Here's the text of a letter to the editor of the Santa Barbara News-Press that I emailed today. I'll update this post if/when it's published.
Update: The letter was published on July 10, 2015.
From Bob Dylan to Dylann Roof. I'm surely not the first
person to note the similarity of these names, but I am among the dwindling few
older Americans who traversed as adults the fifty-plus years from the first
airing of Dylan's prescient lyrics from "Blowin' in the Wind" to the
last month's outrage in Charleston, South Carolina. How many deaths, indeed,
must it take 'til we know that too many people have died?
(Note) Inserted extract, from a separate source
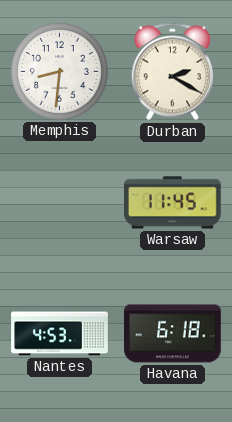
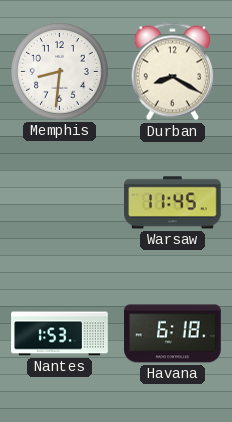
Durban: 2:20 -> 8:20
Nantes: 4:53 -> 1:53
It's with inexpressible sadness that many of us elders
reflect upon those five decades, years that have brought ceaseless violence and
death: wars that end, only to begin; terror and militarism abroad and at home;
racism and bigotry unending in its force; poverty, fear and injustice as
pervasive as ever. The brief moments of respite from this ongoing agony – as
few as they have been, and mostly in song or oratory, from Dr. King's dream
speech to Mr. Obama's recent eulogy – haven't stopped the carnage and misery.
The slaughter of innocents and the death and displacement of people through
war, murder, starvation, disease is unabated despite the rhetoric, despite the
efforts of a few humans who strive to end it.
In 1961, we were "the new generation of Americans"
to whom President Kennedy passed the torch, who were entrusted with the fate of
the nation, of the world. I wish I could reflect upon our passage with pride of
accomplishment, but to do so would be disingenuous. The answer, my friends –
you younger Americans – is still blowin' in the wind.